PROBLEM DESCRIPTION:
Verbatim copy, images excluded: write out each record shown below.

[Stored data entries]
***
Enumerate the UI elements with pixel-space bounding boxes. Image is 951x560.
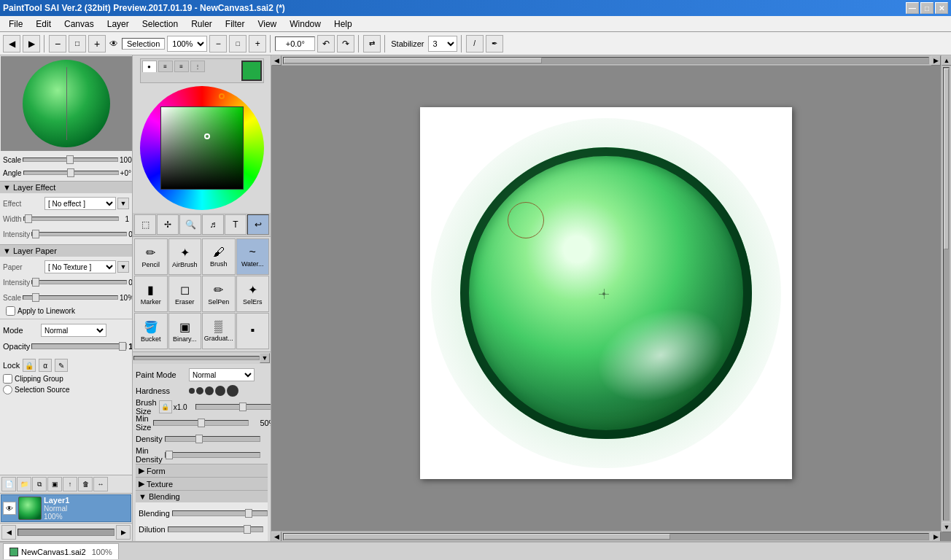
stabilizer-select[interactable]: 301245 bbox=[428, 36, 457, 52]
layer-new-button[interactable]: 📄 bbox=[1, 477, 16, 491]
color-square[interactable] bbox=[160, 106, 244, 190]
effect-select[interactable]: [ No effect ] bbox=[44, 197, 116, 210]
menu-window[interactable]: Window bbox=[284, 18, 327, 31]
zoom-select[interactable]: 100%50%200% bbox=[167, 36, 207, 52]
horizontal-scrollbar[interactable]: ◀ ▶ bbox=[271, 531, 941, 541]
min-density-slider[interactable] bbox=[165, 452, 260, 458]
selection-tool-icon[interactable]: ⬚ bbox=[134, 214, 156, 235]
menu-file[interactable]: File bbox=[3, 18, 28, 31]
apply-linework-checkbox[interactable] bbox=[6, 306, 15, 316]
color-tab-slider[interactable]: ≡ bbox=[158, 61, 173, 72]
mode-select[interactable]: NormalMultiplyScreen bbox=[41, 324, 106, 337]
menu-help[interactable]: Help bbox=[328, 18, 358, 31]
intensity-paper-slider[interactable] bbox=[31, 280, 127, 284]
ruler-button[interactable]: / bbox=[466, 35, 484, 52]
canvas-area[interactable]: ◀ ▶ bbox=[271, 55, 951, 541]
color-wheel-container[interactable] bbox=[140, 86, 264, 210]
intensity-effect-slider[interactable] bbox=[31, 232, 127, 236]
scale-slider[interactable] bbox=[23, 158, 118, 162]
maximize-button[interactable]: □ bbox=[920, 2, 933, 14]
clipping-group-checkbox[interactable] bbox=[3, 374, 12, 384]
layer-nav-next-button[interactable]: ▶ bbox=[116, 525, 131, 540]
hardness-dot-5[interactable] bbox=[227, 385, 238, 397]
pencil-tool[interactable]: ✏ Pencil bbox=[134, 238, 168, 275]
menu-layer[interactable]: Layer bbox=[101, 18, 135, 31]
brush-size-slider[interactable] bbox=[195, 404, 271, 410]
menu-ruler[interactable]: Ruler bbox=[185, 18, 218, 31]
vertical-scrollbar-thumb[interactable] bbox=[944, 69, 949, 249]
nav-next-button[interactable]: ▶ bbox=[23, 35, 40, 52]
hardness-dot-3[interactable] bbox=[205, 386, 214, 395]
hscroll-thumb[interactable] bbox=[284, 534, 670, 540]
layer-delete-button[interactable]: 🗑 bbox=[78, 477, 93, 491]
paper-select[interactable]: [ No Texture ] bbox=[44, 260, 116, 273]
layer-visibility-button[interactable]: 👁 bbox=[3, 502, 16, 515]
layer-extra-button[interactable]: ↔ bbox=[93, 477, 108, 491]
layer-duplicate-button[interactable]: ⧉ bbox=[32, 477, 47, 491]
zoom-fit-button[interactable]: □ bbox=[69, 35, 86, 52]
fill-tool-icon[interactable]: ↩ bbox=[247, 214, 269, 235]
density-slider[interactable] bbox=[165, 436, 260, 442]
rotate-cw-button[interactable]: ↷ bbox=[337, 35, 354, 52]
layer-paper-header[interactable]: ▼ Layer Paper bbox=[0, 245, 132, 257]
paper-expand-button[interactable]: ▼ bbox=[117, 261, 129, 273]
lock-pixel-button[interactable]: ✎ bbox=[55, 359, 68, 372]
min-size-slider[interactable] bbox=[153, 420, 249, 426]
brush-scrollbar[interactable] bbox=[133, 356, 260, 360]
layer-nav-prev-button[interactable]: ◀ bbox=[1, 525, 16, 540]
pen-button[interactable]: ✒ bbox=[486, 35, 503, 52]
scale-paper-slider[interactable] bbox=[23, 295, 118, 300]
zoom-out-button[interactable]: − bbox=[49, 35, 66, 52]
transform-tool-icon[interactable]: ♬ bbox=[202, 214, 224, 235]
menu-edit[interactable]: Edit bbox=[30, 18, 57, 31]
hardness-dot-4[interactable] bbox=[215, 386, 225, 396]
rotate-ccw-button[interactable]: ↶ bbox=[317, 35, 335, 52]
brush-size-lock-button[interactable]: 🔒 bbox=[159, 400, 172, 413]
color-swatch[interactable] bbox=[241, 61, 262, 81]
mirror-button[interactable]: ⇄ bbox=[363, 35, 381, 52]
marker-tool[interactable]: ▮ Marker bbox=[134, 276, 168, 312]
angle-slider[interactable] bbox=[23, 171, 119, 175]
color-tab-circle[interactable]: ● bbox=[142, 61, 157, 72]
hscroll-right-button[interactable]: ▶ bbox=[931, 532, 941, 542]
bucket-tool[interactable]: 🪣 Bucket bbox=[134, 313, 168, 349]
effect-expand-button[interactable]: ▼ bbox=[117, 198, 129, 209]
lock-all-button[interactable]: 🔒 bbox=[23, 359, 36, 372]
layer-item[interactable]: 👁 Layer1 Normal 100% bbox=[1, 494, 131, 522]
angle-input[interactable] bbox=[275, 36, 315, 51]
selers-tool[interactable]: ✦ SelErs bbox=[236, 276, 270, 312]
zoom-plus-button[interactable]: + bbox=[249, 35, 266, 52]
paint-mode-select[interactable]: NormalMultiply bbox=[189, 368, 255, 381]
width-slider[interactable] bbox=[23, 217, 119, 221]
binary-tool[interactable]: ▣ Binary... bbox=[168, 313, 202, 349]
extra-tool[interactable]: ▪ bbox=[236, 313, 270, 349]
layer-effect-header[interactable]: ▼ Layer Effect bbox=[0, 182, 132, 193]
hardness-dot-1[interactable] bbox=[189, 388, 195, 394]
menu-canvas[interactable]: Canvas bbox=[58, 18, 100, 31]
gradient-tool[interactable]: ▒ Graduat... bbox=[202, 313, 236, 349]
selpen-tool[interactable]: ✏ SelPen bbox=[202, 276, 236, 312]
zoom-in-button[interactable]: + bbox=[88, 35, 106, 52]
lock-alpha-button[interactable]: α bbox=[39, 359, 52, 372]
zoom-reset-button[interactable]: □ bbox=[229, 35, 247, 52]
nav-prev-button[interactable]: ◀ bbox=[3, 35, 20, 52]
zoom-minus-button[interactable]: − bbox=[209, 35, 227, 52]
layer-scrollbar[interactable] bbox=[18, 529, 114, 536]
scroll-up-button[interactable]: ▲ bbox=[942, 55, 951, 66]
texture-header[interactable]: ▶ Texture bbox=[136, 478, 268, 490]
watercolor-tool[interactable]: ~ Water... bbox=[236, 238, 270, 275]
vertical-scrollbar-track[interactable] bbox=[943, 67, 950, 521]
vertical-scrollbar[interactable]: ▲ ▼ bbox=[941, 55, 951, 531]
selection-source-radio[interactable] bbox=[3, 385, 12, 394]
menu-selection[interactable]: Selection bbox=[136, 18, 184, 31]
layer-move-up-button[interactable]: ↑ bbox=[63, 477, 77, 491]
dilution-slider[interactable] bbox=[168, 526, 263, 532]
color-tab-swatches[interactable]: ⋮ bbox=[190, 61, 205, 72]
layer-new-group-button[interactable]: 📁 bbox=[17, 477, 31, 491]
eraser-tool[interactable]: ◻ Eraser bbox=[168, 276, 202, 312]
minimize-button[interactable]: — bbox=[906, 2, 919, 14]
blending-header[interactable]: ▼ Blending bbox=[136, 491, 268, 502]
layer-mask-button[interactable]: ▣ bbox=[47, 477, 62, 491]
scroll-down-button[interactable]: ▼ bbox=[942, 522, 951, 532]
titlebar-controls[interactable]: — □ ✕ bbox=[906, 2, 948, 14]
***
EXPECTED ANSWER:
Enumerate the UI elements with pixel-space bounding boxes. Image is 951x560.
stabilizer-select[interactable]: 301245 bbox=[428, 36, 457, 52]
layer-new-button[interactable]: 📄 bbox=[1, 477, 16, 491]
color-square[interactable] bbox=[160, 106, 244, 190]
effect-select[interactable]: [ No effect ] bbox=[44, 197, 116, 210]
menu-window[interactable]: Window bbox=[284, 18, 327, 31]
zoom-select[interactable]: 100%50%200% bbox=[167, 36, 207, 52]
horizontal-scrollbar[interactable]: ◀ ▶ bbox=[271, 531, 941, 541]
min-density-slider[interactable] bbox=[165, 452, 260, 458]
selection-tool-icon[interactable]: ⬚ bbox=[134, 214, 156, 235]
menu-file[interactable]: File bbox=[3, 18, 28, 31]
apply-linework-checkbox[interactable] bbox=[6, 306, 15, 316]
color-tab-slider[interactable]: ≡ bbox=[158, 61, 173, 72]
mode-select[interactable]: NormalMultiplyScreen bbox=[41, 324, 106, 337]
menu-help[interactable]: Help bbox=[328, 18, 358, 31]
intensity-paper-slider[interactable] bbox=[31, 280, 127, 284]
ruler-button[interactable]: / bbox=[466, 35, 484, 52]
canvas-area[interactable]: ◀ ▶ bbox=[271, 55, 951, 541]
color-wheel-container[interactable] bbox=[140, 86, 264, 210]
intensity-effect-slider[interactable] bbox=[31, 232, 127, 236]
scale-slider[interactable] bbox=[23, 158, 118, 162]
maximize-button[interactable]: □ bbox=[920, 2, 933, 14]
clipping-group-checkbox[interactable] bbox=[3, 374, 12, 384]
layer-nav-next-button[interactable]: ▶ bbox=[116, 525, 131, 540]
hardness-dot-5[interactable] bbox=[227, 385, 238, 397]
pencil-tool[interactable]: ✏ Pencil bbox=[134, 238, 168, 275]
menu-layer[interactable]: Layer bbox=[101, 18, 135, 31]
brush-size-slider[interactable] bbox=[195, 404, 271, 410]
menu-ruler[interactable]: Ruler bbox=[185, 18, 218, 31]
vertical-scrollbar-thumb[interactable] bbox=[944, 69, 949, 249]
nav-next-button[interactable]: ▶ bbox=[23, 35, 40, 52]
hardness-dot-3[interactable] bbox=[205, 386, 214, 395]
hscroll-thumb[interactable] bbox=[284, 534, 670, 540]
layer-delete-button[interactable]: 🗑 bbox=[78, 477, 93, 491]
paper-select[interactable]: [ No Texture ] bbox=[44, 260, 116, 273]
layer-visibility-button[interactable]: 👁 bbox=[3, 502, 16, 515]
layer-extra-button[interactable]: ↔ bbox=[93, 477, 108, 491]
layer-duplicate-button[interactable]: ⧉ bbox=[32, 477, 47, 491]
zoom-fit-button[interactable]: □ bbox=[69, 35, 86, 52]
fill-tool-icon[interactable]: ↩ bbox=[247, 214, 269, 235]
density-slider[interactable] bbox=[165, 436, 260, 442]
rotate-cw-button[interactable]: ↷ bbox=[337, 35, 354, 52]
layer-paper-header[interactable]: ▼ Layer Paper bbox=[0, 245, 132, 257]
paper-expand-button[interactable]: ▼ bbox=[117, 261, 129, 273]
lock-pixel-button[interactable]: ✎ bbox=[55, 359, 68, 372]
min-size-slider[interactable] bbox=[153, 420, 249, 426]
brush-scrollbar[interactable] bbox=[133, 356, 260, 360]
layer-nav-prev-button[interactable]: ◀ bbox=[1, 525, 16, 540]
pen-button[interactable]: ✒ bbox=[486, 35, 503, 52]
scale-paper-slider[interactable] bbox=[23, 295, 118, 300]
zoom-out-button[interactable]: − bbox=[49, 35, 66, 52]
transform-tool-icon[interactable]: ♬ bbox=[202, 214, 224, 235]
menu-edit[interactable]: Edit bbox=[30, 18, 57, 31]
hardness-dot-4[interactable] bbox=[215, 386, 225, 396]
rotate-ccw-button[interactable]: ↶ bbox=[317, 35, 335, 52]
brush-size-lock-button[interactable]: 🔒 bbox=[159, 400, 172, 413]
color-swatch[interactable] bbox=[241, 61, 262, 81]
mirror-button[interactable]: ⇄ bbox=[363, 35, 381, 52]
marker-tool[interactable]: ▮ Marker bbox=[134, 276, 168, 312]
angle-slider[interactable] bbox=[23, 171, 119, 175]
color-tab-circle[interactable]: ● bbox=[142, 61, 157, 72]
hscroll-right-button[interactable]: ▶ bbox=[931, 532, 941, 542]
bucket-tool[interactable]: 🪣 Bucket bbox=[134, 313, 168, 349]
effect-expand-button[interactable]: ▼ bbox=[117, 198, 129, 209]
lock-all-button[interactable]: 🔒 bbox=[23, 359, 36, 372]
layer-item[interactable]: 👁 Layer1 Normal 100% bbox=[1, 494, 131, 522]
angle-input[interactable] bbox=[275, 36, 315, 51]
selers-tool[interactable]: ✦ SelErs bbox=[236, 276, 270, 312]
zoom-plus-button[interactable]: + bbox=[249, 35, 266, 52]
paint-mode-select[interactable]: NormalMultiply bbox=[189, 368, 255, 381]
width-slider[interactable] bbox=[23, 217, 119, 221]
binary-tool[interactable]: ▣ Binary... bbox=[168, 313, 202, 349]
extra-tool[interactable]: ▪ bbox=[236, 313, 270, 349]
layer-effect-header[interactable]: ▼ Layer Effect bbox=[0, 182, 132, 193]
hardness-dot-1[interactable] bbox=[189, 388, 195, 394]
menu-canvas[interactable]: Canvas bbox=[58, 18, 100, 31]
gradient-tool[interactable]: ▒ Graduat... bbox=[202, 313, 236, 349]
selpen-tool[interactable]: ✏ SelPen bbox=[202, 276, 236, 312]
zoom-in-button[interactable]: + bbox=[88, 35, 106, 52]
lock-alpha-button[interactable]: α bbox=[39, 359, 52, 372]
zoom-reset-button[interactable]: □ bbox=[229, 35, 247, 52]
nav-prev-button[interactable]: ◀ bbox=[3, 35, 20, 52]
zoom-minus-button[interactable]: − bbox=[209, 35, 227, 52]
layer-scrollbar[interactable] bbox=[18, 529, 114, 536]
scroll-up-button[interactable]: ▲ bbox=[942, 55, 951, 66]
texture-header[interactable]: ▶ Texture bbox=[136, 478, 268, 490]
watercolor-tool[interactable]: ~ Water... bbox=[236, 238, 270, 275]
vertical-scrollbar-track[interactable] bbox=[943, 67, 950, 521]
vertical-scrollbar[interactable]: ▲ ▼ bbox=[941, 55, 951, 531]
selection-source-radio[interactable] bbox=[3, 385, 12, 394]
menu-selection[interactable]: Selection bbox=[136, 18, 184, 31]
layer-move-up-button[interactable]: ↑ bbox=[63, 477, 77, 491]
dilution-slider[interactable] bbox=[168, 526, 263, 532]
color-tab-swatches[interactable]: ⋮ bbox=[190, 61, 205, 72]
layer-new-group-button[interactable]: 📁 bbox=[17, 477, 31, 491]
eraser-tool[interactable]: ◻ Eraser bbox=[168, 276, 202, 312]
minimize-button[interactable]: — bbox=[906, 2, 919, 14]
blending-header[interactable]: ▼ Blending bbox=[136, 491, 268, 502]
layer-mask-button[interactable]: ▣ bbox=[47, 477, 62, 491]
scroll-down-button[interactable]: ▼ bbox=[942, 522, 951, 532]
titlebar-controls[interactable]: — □ ✕ bbox=[906, 2, 948, 14]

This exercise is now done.